Le moral des Français a chuté en mai, tombant à son plus bas niveau historique, en raison d’une montée des inquiétudes sur leur niveau de vie à venir, a annoncé mardi 28 mai l’Institut national de la statistique et des études économiques (Insee).

Une hausse du chômage est attendue

En mai, l’opinion des ménages sur leur situation financière passée chute brutalement (-10 points) et celle sur leur situation financière future se dégrade aussi mais dans une moindre mesure (-3 points). Leur opinion sur l’opportunité de faire des achats importants est également en recul (-3 points). « Ces trois soldes sont largement en dessous de leur moyenne de longue période », note l’Insee.

Les ménages sont également plus nombreux en mai à anticiper une augmentation du chômage, comme l’anticipent d’ailleurs les prévisions de l’Unedic pour 2013 et 2014.
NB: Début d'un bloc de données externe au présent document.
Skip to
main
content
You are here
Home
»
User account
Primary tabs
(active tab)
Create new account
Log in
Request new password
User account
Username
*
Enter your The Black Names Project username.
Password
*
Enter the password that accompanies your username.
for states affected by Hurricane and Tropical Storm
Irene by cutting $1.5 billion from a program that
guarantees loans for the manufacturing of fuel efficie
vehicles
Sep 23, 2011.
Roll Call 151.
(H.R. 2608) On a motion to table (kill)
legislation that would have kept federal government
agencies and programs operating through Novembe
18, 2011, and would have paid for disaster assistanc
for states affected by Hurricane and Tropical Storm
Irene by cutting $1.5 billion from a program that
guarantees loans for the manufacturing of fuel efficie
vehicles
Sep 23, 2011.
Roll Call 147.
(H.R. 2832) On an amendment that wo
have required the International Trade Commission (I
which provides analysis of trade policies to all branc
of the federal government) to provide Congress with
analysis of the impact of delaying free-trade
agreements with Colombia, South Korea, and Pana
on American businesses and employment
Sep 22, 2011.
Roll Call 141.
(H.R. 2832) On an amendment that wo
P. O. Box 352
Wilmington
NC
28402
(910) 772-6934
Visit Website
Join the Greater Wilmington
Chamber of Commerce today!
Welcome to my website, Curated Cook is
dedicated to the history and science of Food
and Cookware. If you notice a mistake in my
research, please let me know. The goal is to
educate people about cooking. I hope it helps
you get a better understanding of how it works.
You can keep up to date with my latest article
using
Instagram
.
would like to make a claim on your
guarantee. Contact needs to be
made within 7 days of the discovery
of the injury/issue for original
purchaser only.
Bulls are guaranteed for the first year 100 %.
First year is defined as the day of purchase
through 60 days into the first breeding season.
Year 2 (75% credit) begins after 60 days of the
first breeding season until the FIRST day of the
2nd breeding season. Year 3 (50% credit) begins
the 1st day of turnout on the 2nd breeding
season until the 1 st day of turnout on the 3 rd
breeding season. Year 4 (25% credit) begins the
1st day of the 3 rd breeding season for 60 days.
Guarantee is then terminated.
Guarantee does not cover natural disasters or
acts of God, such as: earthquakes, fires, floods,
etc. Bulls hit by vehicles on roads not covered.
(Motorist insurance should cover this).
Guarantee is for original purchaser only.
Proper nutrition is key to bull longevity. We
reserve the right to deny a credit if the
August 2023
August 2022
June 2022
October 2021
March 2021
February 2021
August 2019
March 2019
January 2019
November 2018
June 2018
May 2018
L’opportunité d’épargner est quasi stable

Parallèlement, pour les ménages l’opportunité d’épargner est quasi stable en mai par rapport à avril (-1 point, à 30). Ce solde se situe toutefois largement au-dessus de sa moyenne de longue période (18). Leur opinion sur leur capacité d’épargne actuelle est également presque inchangée à 14 (15 en avril, 8 en moyenne de longue période).